I find it hard to adopt any routine in life but one that is a must for me is going for a walk each day, so I Ask myself why?
Well, yes I have a dog so am forced to walk even when I don’t feel like it, but there are also other reasons that it seems essential.
Yesterday I spoke with a fellow artist that prompted this blog. You can see her beautiful work at http://www.beatrixcalow.com She is looking at the pilgrimage of a particular walk as a meditative, spiritual journey and making work based around it in her MA studies. Many other artists likewise, have gone for walks as a necessary part of life and vision.
Charles Dickens wrote from 9-2 and then generally walked for about 20-30 miles. He also walked at night if he couldn’t sleep.
Beethoven worked until mid afternoon and then always went for a walk whatever the weather and carried with him pen and sheets of music paper with him in case of inspiration which he often had.
Pierre Bonnard took morning walks. To him conversing with nature became equivalent to conversing with paint. In it he cultivated a gift of observation. He talks about a familiar walk of the hills behind his house. ‘Each day I take in different elements, the sky, the objects, everything is constantly changing, one could end up drowning in it. But it enables us to live.’
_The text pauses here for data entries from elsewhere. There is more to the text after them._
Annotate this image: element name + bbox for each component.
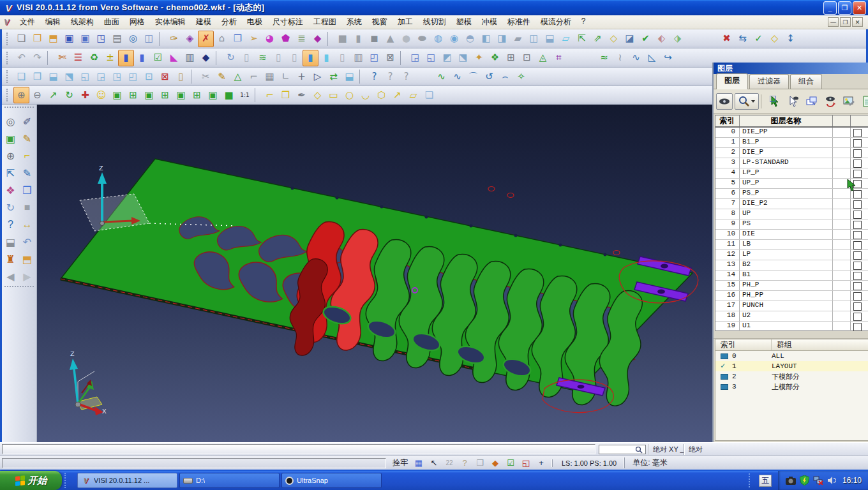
- layer-row-LP[interactable]: 12LP: [715, 250, 868, 260]
- cube-edit-1-button[interactable]: ❑: [13, 68, 29, 85]
- group-row-下模部分[interactable]: 2下模部分: [715, 371, 868, 382]
- select-visible-button[interactable]: [785, 93, 802, 110]
- help-tool-button[interactable]: ?: [3, 217, 19, 232]
- pattern-tool-button[interactable]: ❖: [487, 50, 503, 66]
- extrude-tool-button[interactable]: ◍: [430, 31, 446, 47]
- panel-splitter[interactable]: [714, 331, 868, 339]
- menu-item-17[interactable]: 冲模: [477, 15, 502, 29]
- nav-forward-button[interactable]: ▶: [19, 269, 35, 284]
- spark-tool-button[interactable]: ✦: [471, 50, 487, 66]
- export-folder-button[interactable]: ⬒: [19, 251, 35, 267]
- ribbed-b-button[interactable]: ▥: [350, 50, 366, 66]
- tail-wave-button[interactable]: ≈: [596, 50, 612, 66]
- layer-row-LP_P[interactable]: 4LP_P: [715, 168, 868, 179]
- layer-row-PS_P[interactable]: 6PS_P: [715, 189, 868, 199]
- frame-select-button[interactable]: ▣: [3, 131, 19, 146]
- deform-tool-button[interactable]: ⬖: [654, 31, 670, 47]
- menu-item-12[interactable]: 系统: [341, 15, 367, 29]
- menu-item-11[interactable]: 工程图: [308, 15, 341, 29]
- profile-arc-button[interactable]: ◡: [357, 87, 373, 103]
- axis-tool-button[interactable]: ✚: [77, 87, 93, 103]
- cylinder-active-button[interactable]: ▮: [303, 50, 318, 66]
- shield-solid-button[interactable]: ◆: [198, 50, 214, 66]
- help-entity-button[interactable]: ?: [398, 68, 414, 85]
- profile-skew-button[interactable]: ▱: [405, 87, 421, 103]
- box-primitive-button[interactable]: ■: [334, 31, 350, 47]
- capture-tray-icon[interactable]: [786, 476, 796, 485]
- zoom-preview-button[interactable]: [735, 93, 759, 110]
- undo-left-button[interactable]: ↶: [19, 234, 35, 249]
- toolbar-grip-bottom[interactable]: [4, 286, 34, 291]
- layer-visibility-checkbox[interactable]: [851, 311, 868, 321]
- check-mode[interactable]: ☑: [505, 458, 516, 468]
- new-file-button[interactable]: ❏: [13, 31, 29, 47]
- pencil-circle-button[interactable]: ✎: [214, 68, 230, 85]
- network-tray-icon[interactable]: [813, 476, 823, 485]
- layer-visibility-checkbox[interactable]: [851, 138, 868, 147]
- swap-direction-button[interactable]: ⇄: [326, 68, 341, 85]
- redo-button[interactable]: ↷: [29, 50, 45, 66]
- search-input[interactable]: [599, 446, 635, 454]
- layer-row-PS[interactable]: 9PS: [715, 219, 868, 230]
- new-layer-button[interactable]: [859, 93, 868, 110]
- right-tool-swap-button[interactable]: ⇆: [735, 31, 751, 47]
- layer-visibility-checkbox[interactable]: [851, 209, 868, 219]
- taskbar-task-2[interactable]: D:\: [179, 473, 280, 488]
- tab-filters[interactable]: 过滤器: [749, 74, 789, 89]
- layer-visibility-checkbox[interactable]: [851, 168, 868, 178]
- forklift-tool-button[interactable]: ♜: [3, 251, 19, 267]
- print-button[interactable]: ▤: [109, 31, 125, 47]
- grid-box-button[interactable]: ⊞: [503, 50, 519, 66]
- menu-item-2[interactable]: 编辑: [40, 15, 66, 29]
- profile-corner-button[interactable]: ⌐: [262, 87, 278, 103]
- cylinder-d-button[interactable]: ▯: [334, 50, 350, 66]
- layer-row-DIE_PP[interactable]: 0DIE_PP: [715, 128, 868, 138]
- fillet-tool-button[interactable]: ◪: [622, 31, 638, 47]
- menu-item-4[interactable]: 曲面: [99, 15, 124, 29]
- regen-tool-button[interactable]: ↻: [223, 50, 239, 66]
- layer-visibility-checkbox[interactable]: [851, 291, 868, 301]
- cylinder-cyan-button[interactable]: ▮: [318, 50, 334, 66]
- layer-row-PUNCH[interactable]: 17PUNCH: [715, 301, 868, 311]
- split-window-button[interactable]: ◫: [141, 31, 157, 47]
- delete-sketch-button[interactable]: ✗: [198, 31, 214, 47]
- corner-box-button[interactable]: ◰: [366, 50, 382, 66]
- tail-corner-button[interactable]: ◺: [644, 50, 660, 66]
- validate-tool-button[interactable]: ✔: [638, 31, 654, 47]
- group-row-ALL[interactable]: 0ALL: [715, 351, 868, 361]
- layer-visibility-checkbox[interactable]: [851, 301, 868, 311]
- blend-tool-button[interactable]: ⬗: [670, 31, 685, 47]
- nav-back-button[interactable]: ◀: [3, 269, 19, 284]
- layer-row-UP_P[interactable]: 5UP_P: [715, 179, 868, 189]
- rainbow-surface-button[interactable]: ◕: [262, 31, 278, 47]
- pan-view-button[interactable]: ↗: [45, 87, 61, 103]
- menu-item-16[interactable]: 塑模: [451, 15, 477, 29]
- refresh-view-button[interactable]: ↻: [3, 200, 19, 215]
- right-tool-confirm-button[interactable]: ✓: [751, 31, 767, 47]
- cube-center-button[interactable]: ⊡: [141, 68, 157, 85]
- select-layer-button[interactable]: [767, 93, 783, 110]
- revolve-tool-button[interactable]: ◉: [446, 31, 462, 47]
- visibility-eye-button[interactable]: [716, 93, 733, 110]
- trim-curves-button[interactable]: ✄: [54, 50, 70, 66]
- pencil-curve-button[interactable]: ✎: [19, 165, 35, 181]
- solid-mode[interactable]: ◆: [490, 458, 501, 468]
- tail-wire-button[interactable]: ≀: [612, 50, 628, 66]
- half-box-button[interactable]: ◩: [439, 50, 455, 66]
- layer-row-LB[interactable]: 11LB: [715, 240, 868, 250]
- dot-box-button[interactable]: ⊡: [519, 50, 535, 66]
- cube-corner-button[interactable]: ⬔: [61, 68, 77, 85]
- copy-to-layer-button[interactable]: [804, 93, 820, 110]
- tail-curve-button[interactable]: ∿: [628, 50, 644, 66]
- layer-visibility-checkbox[interactable]: [851, 250, 868, 260]
- help-disabled[interactable]: ?: [459, 458, 470, 468]
- ribbed-cylinder-button[interactable]: ▥: [182, 50, 198, 66]
- solid-magenta-button[interactable]: ⬟: [278, 31, 294, 47]
- play-select-button[interactable]: ▷: [310, 68, 326, 85]
- right-tool-flip-button[interactable]: ↕: [782, 31, 798, 47]
- cylinder-primitive-button[interactable]: ▮: [350, 31, 366, 47]
- curve-green-button[interactable]: ∿: [433, 68, 449, 85]
- plus-tool[interactable]: +: [535, 458, 547, 468]
- shield-tray-icon[interactable]: [800, 475, 809, 486]
- grid-toggle[interactable]: ▦: [413, 458, 424, 468]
For me, without my walk I can be quite uninspired. The act of walking clears my head in such a way that inspirational thought can arise. It might be something I see, or thoughts that come. (I am becoming better at taking a notebook to write these thoughts down) The solitude, away from the dishes,washing etc is probably important – having nothing around that strives to clutter the mind, and the slowing down. Like Bonnard, I also practise focused observation. I think this is what excites me most – that in nature and the spiritual journey that it stands alongside, there is always something new.
Today this was in the tattered appearance of this flower that the bees are loving.
I invite your thoughts on any routines that help your art practise or if you find also that walking is important in the process.